WORK REQUIRED: Identify all lines in the data containing the string "Agosto". Copy them out.

Source records
━━━━━━━━━━
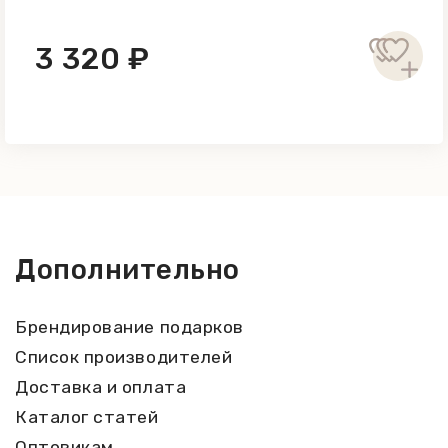
3 320 ₽
Дополнительно
Брендирование подарков
Список производителей
Доставка и оплата
Каталог статей
Оптовикам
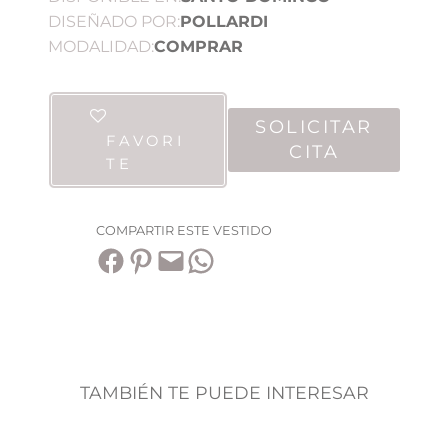
DISEÑADO POR:
POLLARDI
MODALIDAD:
COMPRAR
SOLICITAR
FAVORI
CITA
TE
COMPARTIR ESTE VESTIDO
Compartir en Facebook
Compartir en Pinterest
Envía esta página por correo electrónico
Compartir en WhatsApp
TAMBIÉN TE PUEDE INTERESAR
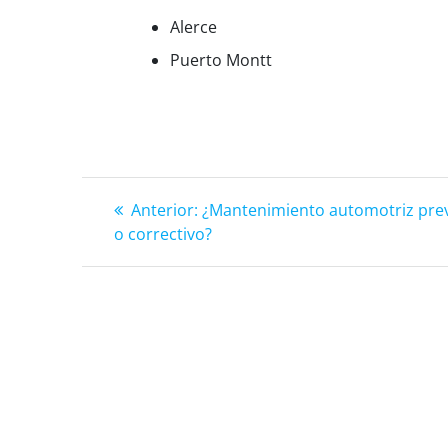
Alerce
Puerto Montt
Anterior:
Anterior:
¿Mantenimiento automotriz pre
Navegación
o correctivo?
de
entradas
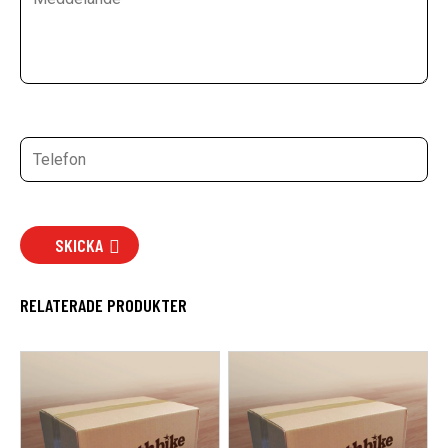
SKICKA
RELATERADE PRODUKTER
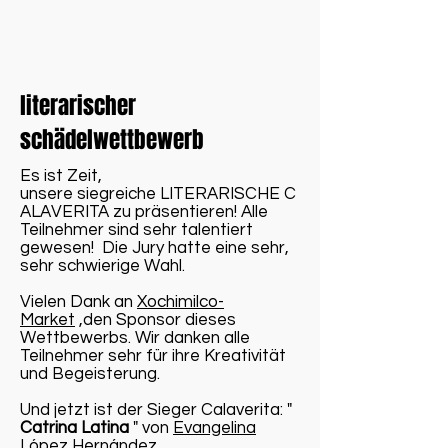
literarischer
schädelwettbewerb
Es ist Zeit,
unsere siegreiche LITERARISCHE C
ALAVERITA zu präsentieren! Alle
Teilnehmer sind sehr talentiert
gewesen! Die Jury hatte eine sehr,
sehr schwierige Wahl.
Vielen Dank an
Xochimilco-
Market
,den Sponsor dieses
Wettbewerbs. Wir danken alle
Teilnehmer sehr für ihre Kreativität
und Begeisterung.
Und jetzt ist der Sieger Calaverita: "
Catrina Latina
" von
Evangelina
López Hernández
.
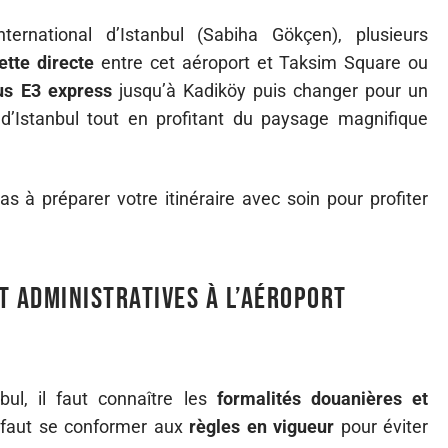
ternational d’Istanbul (Sabiha Gökçen), plusieurs
ette directe
entre cet aéroport et Taksim Square ou
us E3 express
jusqu’à Kadiköy puis changer pour un
d’Istanbul tout en profitant du paysage magnifique
pas à préparer votre itinéraire avec soin pour profiter
t administratives à l’aéroport
bul, il faut connaître les
formalités douanières et
l faut se conformer aux
règles en vigueur
pour éviter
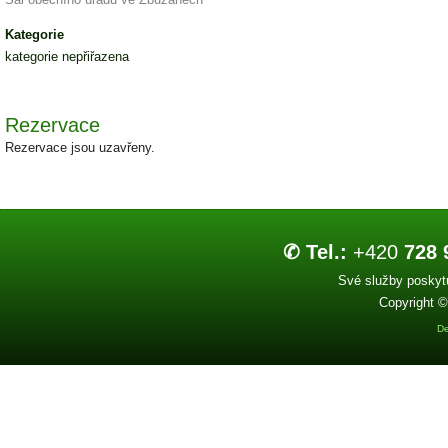
Kategorie
kategorie nepřiřazena
Rezervace
Rezervace jsou uzavřeny.
✆ Tel.:
+420
728 
Své služby poskytu
Copyright ©
De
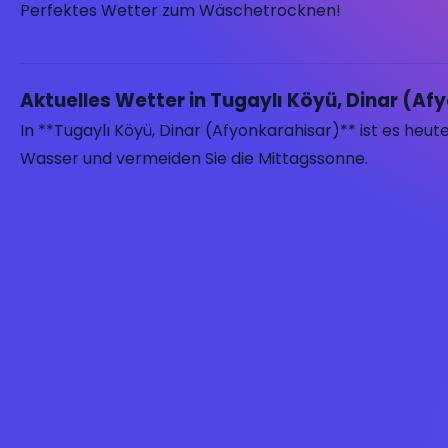
Perfektes Wetter zum Wäschetrocknen!
Aktuelles Wetter in Tugaylı Köyü, Dinar (Af
In **Tugaylı Köyü, Dinar (Afyonkarahisar)** ist es heut
Wasser und vermeiden Sie die Mittagssonne.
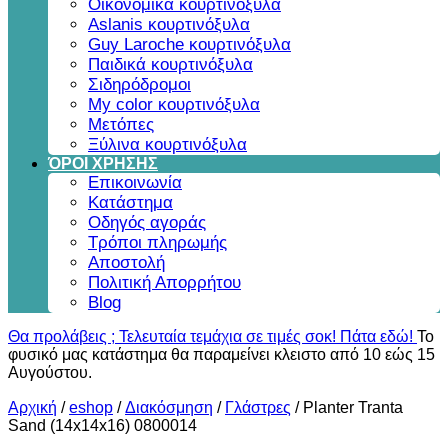
Οικονομικά κουρτινόξυλα
Aslanis κουρτινόξυλα
Guy Laroche κουρτινόξυλα
Παιδικά κουρτινόξυλα
Σιδηρόδρομοι
My color κουρτινόξυλα
Μετόπες
Ξύλινα κουρτινόξυλα
ΌΡΟΙ ΧΡΗΣΗΣ
Επικοινωνία
Κατάστημα
Οδηγός αγοράς
Τρόποι πληρωμής
Αποστολή
Πολιτική Απορρήτου
Blog
Θα προλάβεις ; Τελευταία τεμάχια σε τιμές σοκ! Πάτα εδώ!
Το
φυσικό μας κατάστημα θα παραμείνει κλειστο από 10 εώς 15
Αυγούστου.
Αρχική
/
eshop
/
Διακόσμηση
/
Γλάστρες
/
Planter Tranta
Sand (14x14x16) 0800014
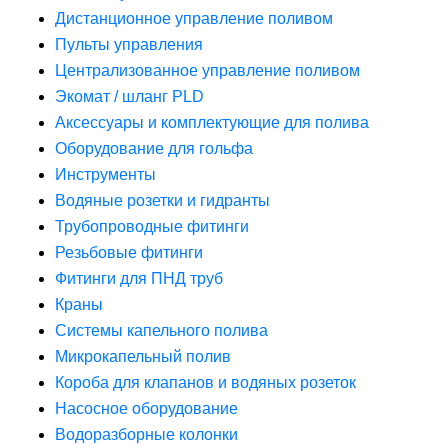
Дистанционное управление поливом
Пульты управления
Централизованное управление поливом
Экомат / шланг PLD
Аксессуары и комплектующие для полива
Оборудование для гольфа
Инструменты
Водяные розетки и гидранты
Трубопроводные фитинги
Резьбовые фитинги
Фитинги для ПНД труб
Краны
Системы капельного полива
Микрокапельный полив
Короба для клапанов и водяных розеток
Насосное оборудование
Водоразборные колонки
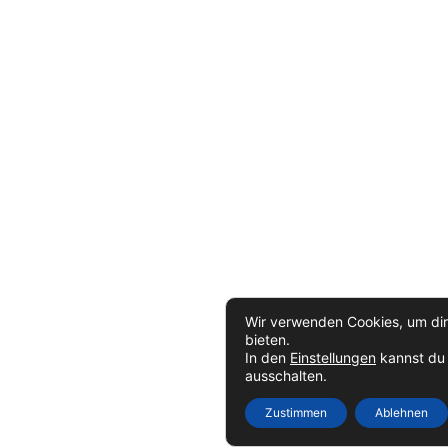
Wir verwenden Cookies, um dir
bieten.
In den
Einstellungen
kannst du 
ausschalten.
Zustimmen
Ablehnen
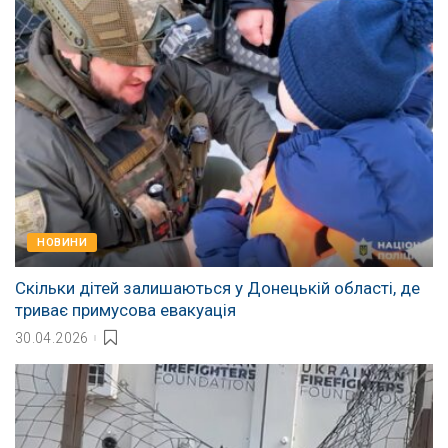
НОВИНИ
Скільки дітей залишаються у Донецькій області, де
триває примусова евакуація
30.04.2026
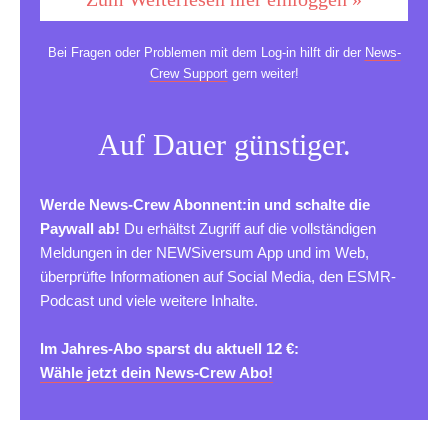
Bei Fragen oder Problemen mit dem Log-in hilft dir der
News-
Crew Support
gern weiter!
Auf Dauer günstiger.
Werde News-Crew Abonnent:in und schalte die
Paywall ab!
Du erhältst Zugriff auf die vollständigen
Meldungen in der NEWSiversum App und im Web,
überprüfte Informationen auf Social Media, den ESMR-
Podcast und viele weitere Inhalte.
Im Jahres-Abo sparst du aktuell 12 €:
Wähle jetzt dein News-Crew Abo!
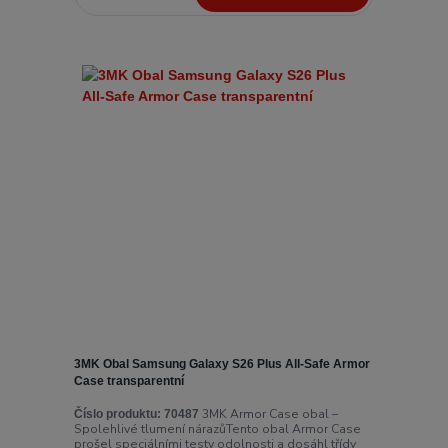
3MK Obal Samsung Galaxy S26 Plus All-Safe Armor
Case transparentní
3MK Armor Case obal –
Číslo produktu:
70487
Spolehlivé tlumení nárazůTento obal Armor Case
prošel speciálními testy odolnosti a dosáhl třídy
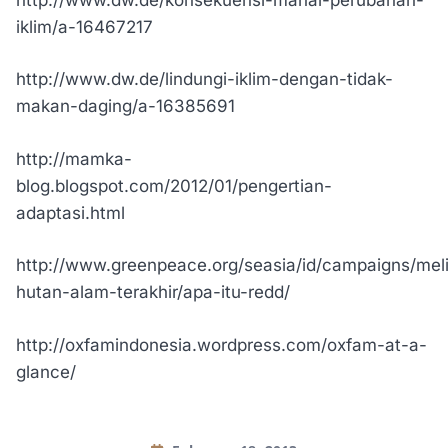
iklim/a-16467217
http://www.dw.de/lindungi-iklim-dengan-tidak-
makan-daging/a-16385691
http://mamka-
blog.blogspot.com/2012/01/pengertian-
adaptasi.html
http://www.greenpeace.org/seasia/id/campaigns/mel
hutan-alam-terakhir/apa-itu-redd/
http://oxfamindonesia.wordpress.com/oxfam-at-a-
glance/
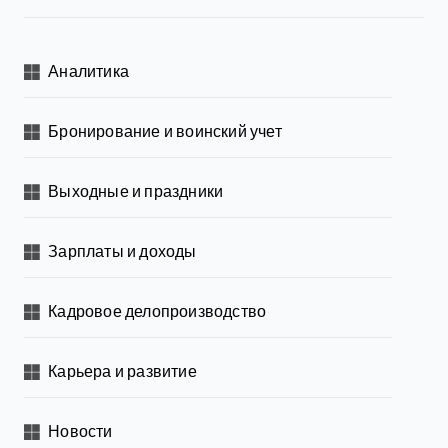
Аналитика
Бронирование и воинский учет
Выходные и праздники
Зарплаты и доходы
Кадровое делопроизводство
Карьера и развитие
Новости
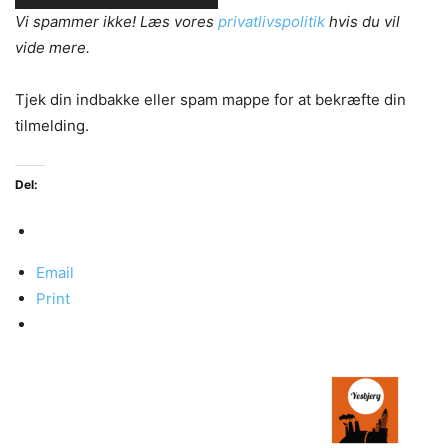
Vi spammer ikke! Læs vores
privatlivspolitik
hvis du vil
vide mere.
Tjek din indbakke eller spam mappe for at bekræfte din
tilmelding.
Del:
Email
Print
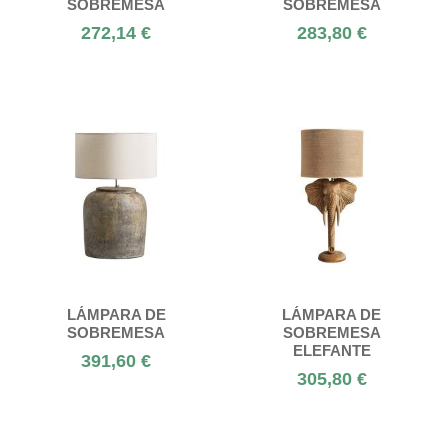
SOBREMESA
SOBREMESA
272,14 €
283,80 €
LÁMPARA DE
LÁMPARA DE
SOBREMESA
SOBREMESA
ELEFANTE
391,60 €
305,80 €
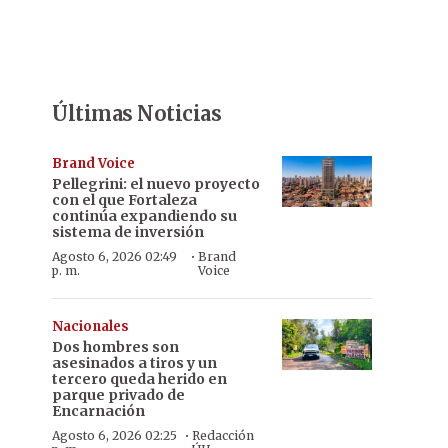
Últimas Noticias
Brand Voice
Pellegrini: el nuevo proyecto
con el que Fortaleza
continúa expandiendo su
sistema de inversión
·
Agosto 6, 2026 02:49
Brand
p. m.
Voice
Nacionales
Dos hombres son
asesinados a tiros y un
tercero queda herido en
parque privado de
Encarnación
·
Agosto 6, 2026 02:25
Redacción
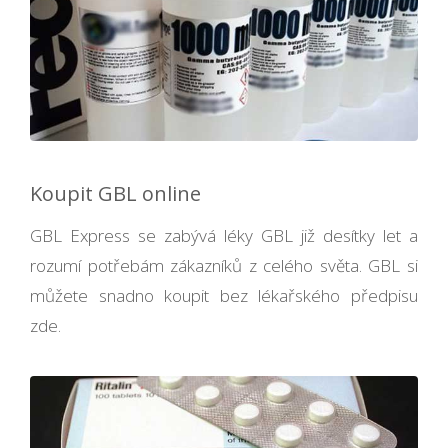
Koupit GBL online
GBL Express se zabývá léky GBL již desítky let a
rozumí potřebám zákazníků z celého světa. GBL si
můžete snadno koupit bez lékařského předpisu
zde.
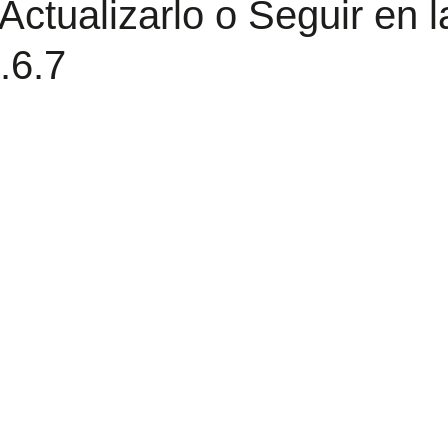
Actualizarlo o Seguir en l
.6.7
trellas.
━━━━━━━━━━
ANSWER BELOW:
Agosto 6, 2026 02:49
Agosto 6, 2026 02:25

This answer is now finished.